As a direct result of various efforts to make the city of Long Beach more bike-friendly, Economides said, 25 businesses have opened or expanded there.

Academic studies have backed the idea that promoting cycling can have positive economic effects. Researchers have estimated that all aspects of cycling -- increased sales by bike retailers, out-of-state tourism, a bump in traffic to businesses near bike lanes, gains from positive health effects, and other factors -- contribute $435 million per year to Iowa’s economy. Similar studies have found contributions of $481 million to Minnesota and $556 to Wisconsin. In Colorado, a famously bike-friendly state, the estimate is $1 billion.

In Memphis, Tenn., the president of a community development nonprofit said that a program by the city government to carve out bike lanes from old trolley tracks and railroad bridges has helped turn a blighted part of central Memphis into a vibrant arts district.

“We have a lot of businesses moving in here because they are seeing the future when the bike connector is in there,” said David Wayne Brown, president of Historic Broad Avenue Arts District. “There’s a lot of expectation and anticipation that this is going to be the central place for people to use as a hub. Maybe stop and get a coffee when they’re on a ride with their friends.”
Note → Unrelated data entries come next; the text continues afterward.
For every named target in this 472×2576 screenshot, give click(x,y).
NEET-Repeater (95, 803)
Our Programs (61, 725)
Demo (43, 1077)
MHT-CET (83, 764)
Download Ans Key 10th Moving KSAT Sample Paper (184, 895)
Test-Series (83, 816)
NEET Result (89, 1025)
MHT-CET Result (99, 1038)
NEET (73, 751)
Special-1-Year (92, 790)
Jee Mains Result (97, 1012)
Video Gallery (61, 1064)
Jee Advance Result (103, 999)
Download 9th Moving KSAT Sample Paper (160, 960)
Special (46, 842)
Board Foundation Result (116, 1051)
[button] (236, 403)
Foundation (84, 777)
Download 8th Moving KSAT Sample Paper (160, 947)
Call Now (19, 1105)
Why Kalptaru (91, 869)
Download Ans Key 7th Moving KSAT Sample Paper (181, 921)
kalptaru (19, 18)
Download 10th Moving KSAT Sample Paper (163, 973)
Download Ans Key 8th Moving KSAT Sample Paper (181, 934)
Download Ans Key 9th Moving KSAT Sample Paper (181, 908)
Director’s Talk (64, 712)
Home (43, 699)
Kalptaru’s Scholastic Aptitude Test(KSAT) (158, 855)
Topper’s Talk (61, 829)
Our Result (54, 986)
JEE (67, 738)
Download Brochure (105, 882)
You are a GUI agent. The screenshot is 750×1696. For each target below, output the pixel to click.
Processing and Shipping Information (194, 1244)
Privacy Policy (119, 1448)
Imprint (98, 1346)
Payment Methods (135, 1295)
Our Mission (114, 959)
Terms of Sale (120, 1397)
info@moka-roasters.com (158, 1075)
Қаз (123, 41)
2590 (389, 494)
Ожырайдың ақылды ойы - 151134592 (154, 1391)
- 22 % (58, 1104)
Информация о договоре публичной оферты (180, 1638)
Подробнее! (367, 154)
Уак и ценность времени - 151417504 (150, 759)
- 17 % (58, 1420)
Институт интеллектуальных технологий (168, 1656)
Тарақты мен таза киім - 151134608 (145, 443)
One of the most exciting projects being undertaken, Brown said, is the rehabilitation of a warehouse that will serve as a community performance space. The center is expected to be an anchor for the business district, with a restaurant on the rooftop -- easily accessible via bike ramp, of course -- as a likely centerpiece.

“We have a lot of plans that are pie-in-the-sky, but also realistically possible in the future,” Brown said. One such plan involves placing shallow pools near the bike lane to serve overheated cyclists.

"It could be a place for people to cool down when it gets really hot in the summer and yell ‘good luck!’ at the other cyclists passing by,” Brown said.

That encouragement from other cyclists -- really, the development of a bike culture in cities and towns -- is just as important for businesses as biking infrastructure like trails and lanes, several entrepreneurs told HuffPost.

In New York City, designer Sarah Canner has developed Vespertine, a line of couture reflective apparel meant to cater to female cyclists who might enjoy biking for short trips, and want to be safe but also fashionable. This type of biker is appearing more often on New York City's streets as cycling becomes more popular and in the wake of the installation of a bike share program in the city, Canner said. In reference to the mayor of New York, who has aggressively pushed the city to build bike infrastructure during his tenure, Canner called this new breed of cyclist "the Bloomberg-model biker"

"Necessity is the mother of invention," Canner said. "There’s been a number of people that have been inspired to figure out new challenges -- and very much on the fashion side."

"Bikes are trendy, and they’ve been so for a couple of years," she said. "It’s been a nice time to be involved with bikes."

CORRECTION: A previous version of this story misquoted April Economides. Overall efforts of many people to make Long Beach more bike friendly have helped businesses, not her efforts alone. We regret the error.